El resultado en cifras es alarmante: el Ministerio de Defensa reporta que los ataques terroristas subieron a 1.273, mientras que el secuestro experimentó un aumento brutal de casi el 80%, pasando de 313 casos en 2024 a 559 en 2025.

La contradicción de los bombardeos

Una de las promesas de campaña más sentidas de Petro —no bombardear campamentos donde pudiera haber menores— se rompió trágicamente en Guaviare hace poco más de un mes. Un operativo militar dejó siete menores muertos. La respuesta del presidente, justificando la acción como un «daño colateral» para proteger a los soldados, contrastó radicalmente con su postura como senador, cuando calificaba hechos similares en el gobierno de Iván Duque como «crímenes de guerra».

Narcotráfico

El país está, literalmente, tapizado de coca. La situación llevó a que Estados Unidos descertificara a Colombia en la lucha antidrogas, poniendo en riesgo créditos multilaterales y ayudas económicas. Aunque Petro insiste en que las incautaciones son altas (920 toneladas), expertos advierten que esto solo refleja una mayor producción.

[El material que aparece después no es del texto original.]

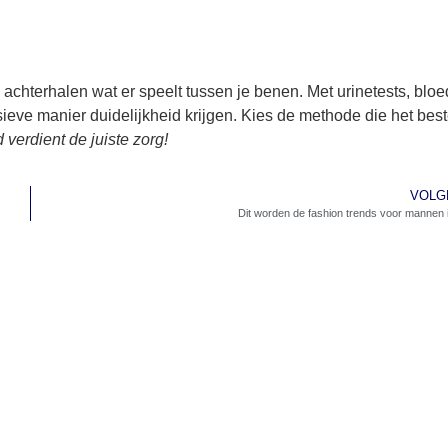
 achterhalen wat er speelt tussen je benen. Met urinetests, bloe
eve manier duidelijkheid krijgen. Kies de methode die het best
verdient de juiste zorg!
VOLG
Dit worden de fashion trends voor mannen 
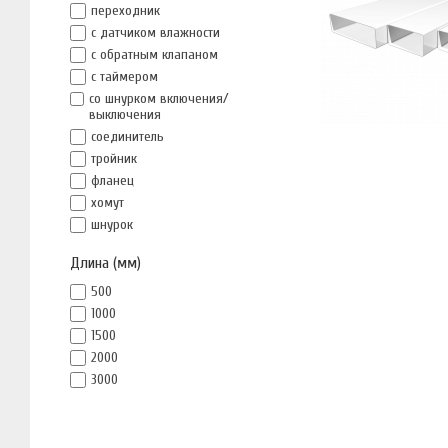
переходник
с датчиком влажности
с обратным клапаном
с таймером
со шнурком включения/
выключения
соединитель
тройник
фланец
хомут
шнурок
Длина (мм)
500
1000
1500
2000
3000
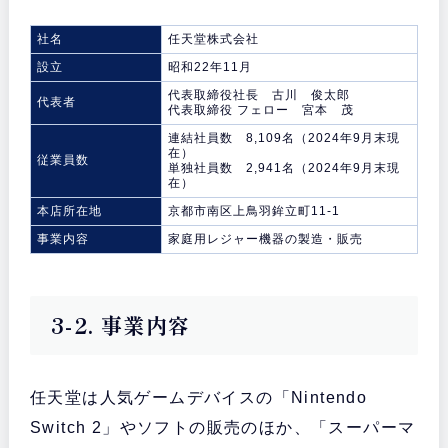
社名
任天堂株式会社
設立
昭和22年11月
代表取締役社長 古川 俊太郎
代表者
代表取締役 フェロー 宮本 茂
連結社員数 8,109名（2024年9月末現
在）
従業員数
単独社員数 2,941名（2024年9月末現
在）
本店所在地
京都市南区上鳥羽鉾立町11-1
事業内容
家庭用レジャー機器の製造・販売
3-2. 事業内容
任天堂は人気ゲームデバイスの「Nintendo
Switch 2」やソフトの販売のほか、「スーパーマ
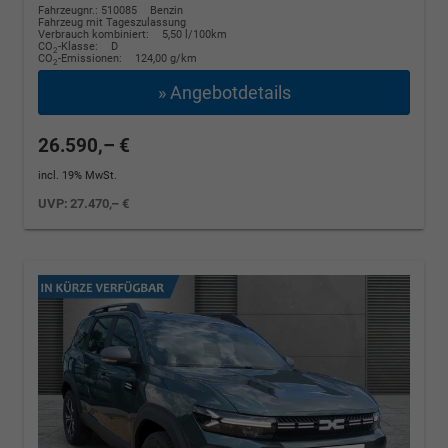
Fahrzeugnr.: 510085
Benzin
Fahrzeug mit Tageszulassung
Verbrauch kombiniert:
5,50 l/100km
CO
-Klasse:
D
2
CO
-Emissionen:
124,00 g/km
2
» Angebotdetails
26.590,– €
incl. 19% MwSt.
UVP:
27.470,– €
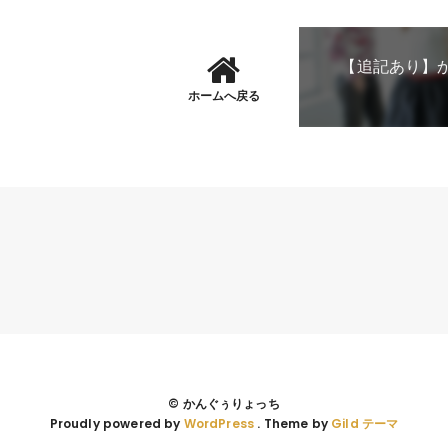
【追記あり】
ホームへ戻る
© かんぐぅりょっち
Proudly powered by
WordPress
. Theme by
Gild テーマ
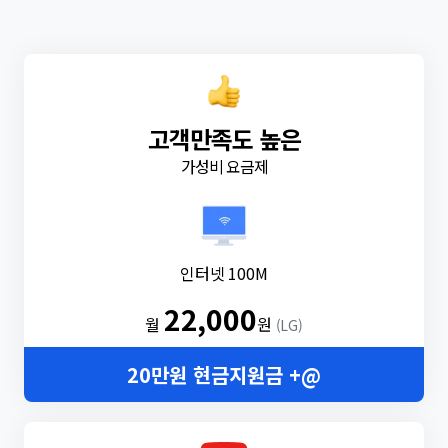
고객만족도 높은
가성비 요금제
인터넷 100M
22,000
월
원
(LG)
20만원 현금지원금 +@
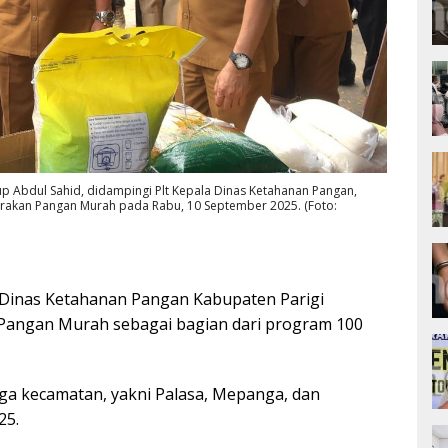
p Abdul Sahid, didampingi Plt Kepala Dinas Ketahanan Pangan,
erakan Pangan Murah pada Rabu, 10 September 2025. (Foto:
Dinas Ketahanan Pangan Kabupaten Parigi
angan Murah sebagai bagian dari program 100
tiga kecamatan, yakni Palasa, Mepanga, dan
25.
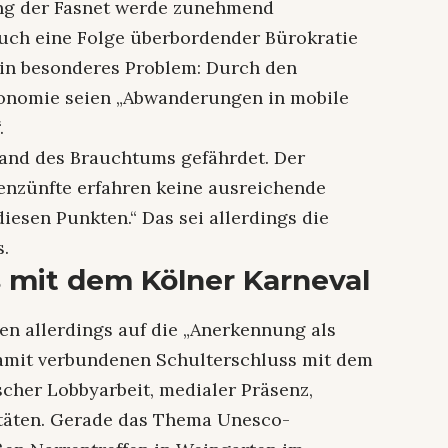
ng der Fasnet werde zunehmend
auch eine Folge überbordender Bürokratie
 Ein besonderes Problem: Durch den
ronomie seien „Abwanderungen in mobile
.
tand des Brauchtums gefährdet. Der
enzünfte erfahren keine ausreichende
iesen Punkten.“ Das sei allerdings die
s.
s mit dem Kölner Karneval
n allerdings auf die „Anerkennung als
amit verbundenen Schulterschluss mit dem
scher Lobbyarbeit, medialer Präsenz,
itäten. Gerade das Thema Unesco-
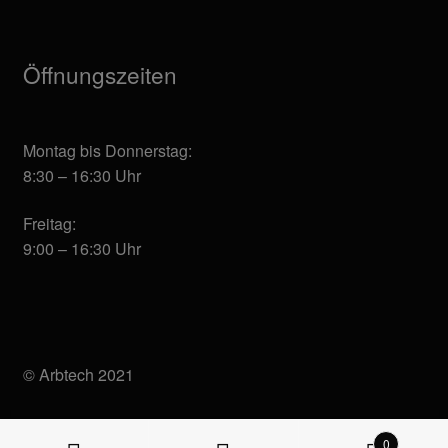
Öffnungszeiten
Montag bis Donnerstag:
8:30 – 16:30 Uhr
Freitag:
9:00 – 16:30 Uhr
© Arbtech 2021
0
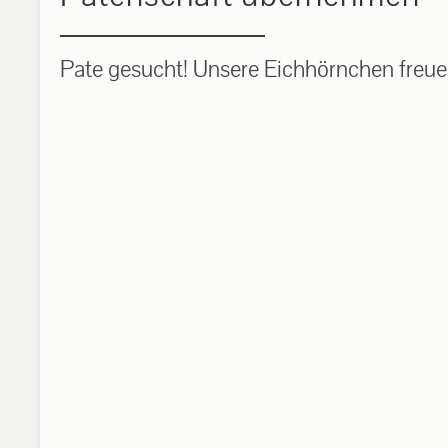
Pate gesucht! Unsere Eichhörnchen freuen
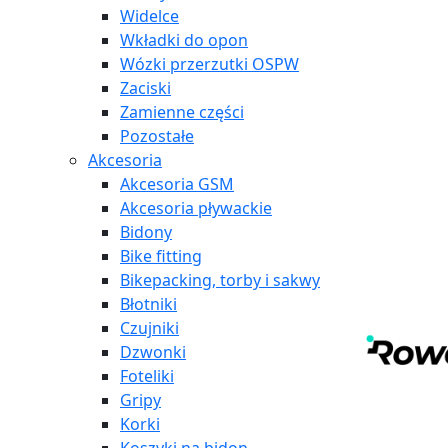
Widelce
Wkładki do opon
Wózki przerzutki OSPW
Zaciski
Zamienne części
Pozostałe
Akcesoria
Akcesoria GSM
Akcesoria pływackie
Bidony
Bike fitting
Bikepacking, torby i sakwy
Błotniki
Czujniki
Dzwonki
Foteliki
Gripy
Korki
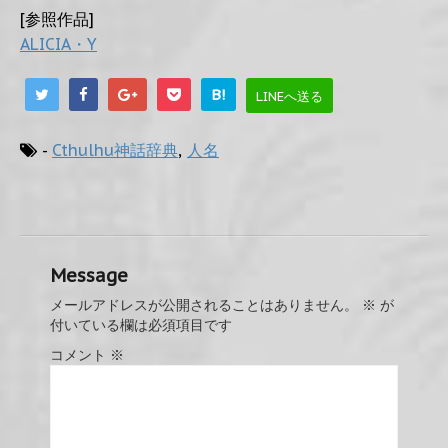
[参照作品]
ALICIA・Y
B!
LINEへ送る
-
Cthulhu神話辞典
,
人名
Message
メールアドレスが公開されることはありません。
※
が
付いている欄は必須項目です
コメント
※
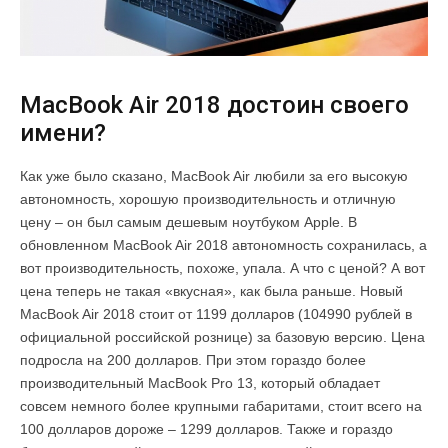
MacBook Air 2018 достоин своего
имени?
Как уже было сказано, MacBook Air любили за его высокую
автономность, хорошую производительность и отличную
цену – он был самым дешевым ноутбуком Apple. В
обновленном MacBook Air 2018 автономность сохранилась, а
вот производительность, похоже, упала. А что с ценой? А вот
цена теперь не такая «вкусная», как была раньше. Новый
MacBook Air 2018 стоит от 1199 долларов (104990 рублей в
официальной российской рознице) за базовую версию. Цена
подросла на 200 долларов. При этом гораздо более
производительный MacBook Pro 13, который обладает
совсем немного более крупными габаритами, стоит всего на
100 долларов дороже – 1299 долларов. Также и гораздо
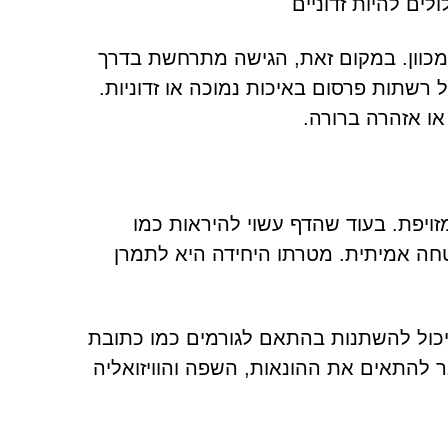
ים להיות זדוניים
משתמשים אינם מגיעים לאתר Axischainedge.com במכוון. במקום זאת, הגישה מתרחשת בדרך
רשתות פרסום באיכות נמוכה או זדוניות.
ו אזהרה ברורה.
Axischainedge נצפה ומציג בדיקת אימות CAPTCHA מזויפת. בעוד שהדף עשוי להיראות כמו
חה אמיתית. מטרתו היחידה היא לתמרן
 יכול להשתנות בהתאם לגורמים כמו כתובת
יבר להתאים את ההונאות, השפה והוויזואליה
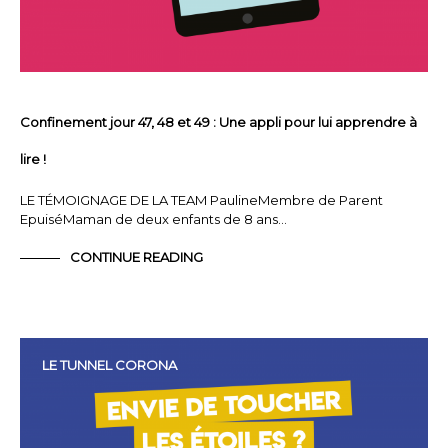
Confinement jour 47, 48 et 49 : Une appli pour lui apprendre à
lire !
LE TÉMOIGNAGE DE LA TEAM PaulineMembre de Parent
EpuiséMaman de deux enfants de 8 ans…
CONTINUE READING
LE TUNNEL CORONA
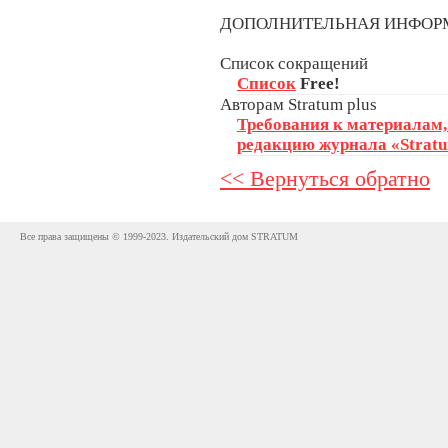
ДОПОЛНИТЕЛЬНАЯ ИНФО
Список сокращений
Список
Free!
Авторам Stratum plus
Требования к материалам
редакцию журнала «Stratu
<< Вернуться обратно
Все права защищены © 1999-2023. Издательский дом STRATUM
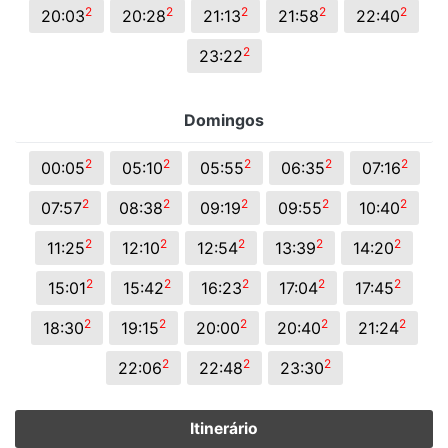
2
2
2
2
2
20:03
20:28
21:13
21:58
22:40
2
23:22
Domingos
2
2
2
2
2
00:05
05:10
05:55
06:35
07:16
2
2
2
2
2
07:57
08:38
09:19
09:55
10:40
2
2
2
2
2
11:25
12:10
12:54
13:39
14:20
2
2
2
2
2
15:01
15:42
16:23
17:04
17:45
2
2
2
2
2
18:30
19:15
20:00
20:40
21:24
2
2
2
22:06
22:48
23:30
Itinerário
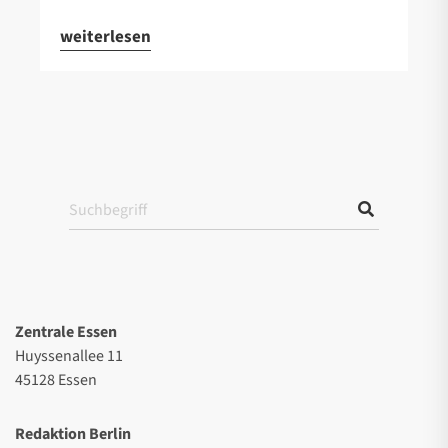
weiterlesen
Zentrale Essen
Huyssenallee 11
45128 Essen
Redaktion Berlin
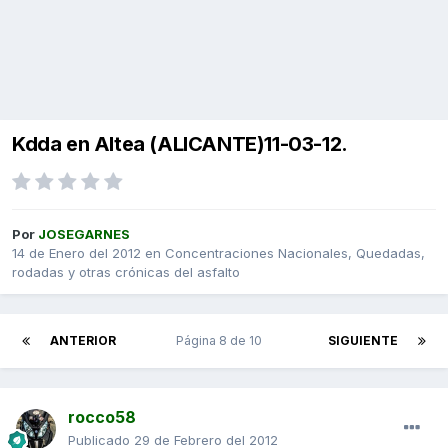
Kdda en Altea (ALICANTE)11-03-12.
Por
JOSEGARNES
14 de Enero del 2012
en
Concentraciones Nacionales, Quedadas,
rodadas y otras crónicas del asfalto
ANTERIOR
Página 8 de 10
SIGUIENTE
rocco58
Publicado
29 de Febrero del 2012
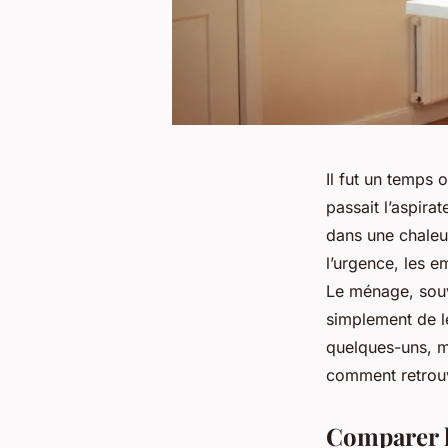
Il fut un temps 
passait l’aspirat
dans une chaleu
l’urgence, les e
Le ménage, souve
simplement de le
quelques-uns, m
comment retrouv
Comparer le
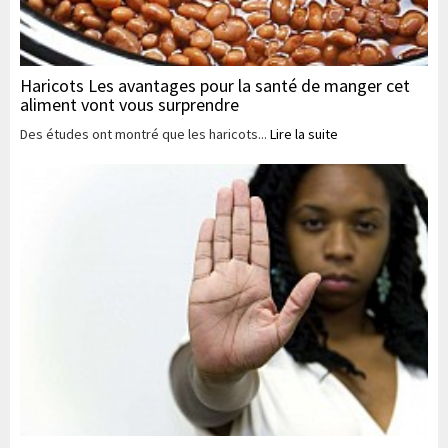
Haricots Les avantages pour la santé de manger cet
aliment vont vous surprendre
Des études ont montré que les haricots...
Lire la suite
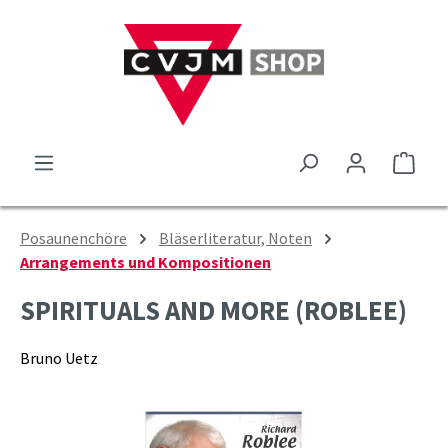
Zum Hauptinhalt springen
Ware
Posaunenchöre
Bläserliteratur, Noten
Arrangements und Kompositionen
SPIRITUALS AND MORE (ROBLEE)
Bruno Uetz
Bildergalerie überspringen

En un giro inesperado y desesperado para evitar sanciones mayores, el Ministerio de Justicia anunció el 22 de diciembre una medida que contradice el discurso histórico del petrismo: la reactivación de la fumigación con glifosato, esta vez usando drones.

¿Qué esperar de 2026?

Con el suroccidente del país (Cauca, Jamundí) bajo asedio constante, tomas guerrilleras que recuerdan al pasado y un Estado que parece perder el control territorial, al gobierno le quedan pocos meses para intentar enderezar el rumbo antes de que el legado de la «Paz Total» sea, paradójicamente, más guerra.